EPUB Standards#
Understanding EPUB Specifications#
EPUB (Electronic Publication) is an open standard for digital books and publications. This guide covers the EPUB specifications and how epub-utils ensures compliance.
EPUB 3.3 Specification#
Current Standard#
EPUB 3.3 is the current specification, published by the W3C. It defines:
Package Document: Contains metadata, manifest, and spine
Container Format: ZIP-based archive structure
Content Documents: XHTML5, SVG, and other media types
Navigation Document: Replaces NCX for table of contents
Key Components#
Container Structure#
book.epub
├── META-INF/
│ ├── container.xml # Points to package document
│ └── signatures.xml # Digital signatures (optional)
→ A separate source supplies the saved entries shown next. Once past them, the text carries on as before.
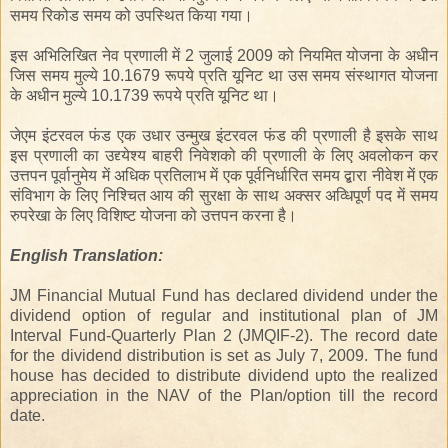
समय रिकोड समय को उपस्थित किया गया।
इस अभिलिखित नेव प्रणाली में 2 जुलाई
2009
को नियमित योजना के अधीन
जिस समय मुल्ये 10.1679 रूपये प्रति यूनिट था उस समय संस्थागत योजना
के अधीन मुल्ये 10.1739 रूपये प्रति यूनिट था।
जेएम इंटरवल फंड एक उधार उन्मुख इंटरवल फंड की प्रणाली है इसके साथ
इस प्रणाली का उद्द्येश्य बाहरी निवेशको की प्रणाली के लिए अवलोकन कर
उत्तपन पूर्वानुमेय में अधिक प्रतिलाभ में एक पूर्वनिर्धारित समय द्बारा नीवेश में एक
संविभाग के लिए निश्चित आय की सुरक्षा के साथ अक्सर अव्धिपूर्ण
पद
में
समय
रुपरेखा
के लिए
विशिष्ट
योजना को उत्तपन करना है।
English
Translation
:
JM Financial Mutual Fund has declared dividend under the
dividend option of regular and institutional plan of JM
Interval Fund-Quarterly Plan 2 (JMQIF-2). The record date
for the dividend distribution is set as July 7, 2009. The fund
house has decided to distribute dividend upto the realized
appreciation in the NAV of the Plan/option till the record
date.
├── OEBPS/ # Content folder (common name)
│ ├── package.opf # Package document
│ ├── nav.xhtml # Navigation document
│ ├── content/ # Text content
│ ├── images/ # Images
│ ├── styles/ # CSS files
│ └── fonts/ # Font files (optional)
└── mimetype # Must be first file, uncompressed
Package Document (OPF)#
The package document defines three main sections:
Metadata Section:
<metadata xmlns:dc="http://purl.org/dc/elements/1.1/">
<dc:title>Book Title</dc:title>
<dc:creator>Author Name</dc:creator>
<dc:identifier id="bookid">urn:uuid:12345</dc:identifier>
<dc:language>en</dc:language>
<meta property="dcterms:modified">2024-01-01T00:00:00Z</meta>
</metadata>
Manifest Section:
<manifest>
<item id="nav" href="nav.xhtml" media-type="application/xhtml+xml"
properties="nav"/>
<item id="chapter1" href="content/chapter1.xhtml"
media-type="application/xhtml+xml"/>
<item id="cover-image" href="images/cover.jpg"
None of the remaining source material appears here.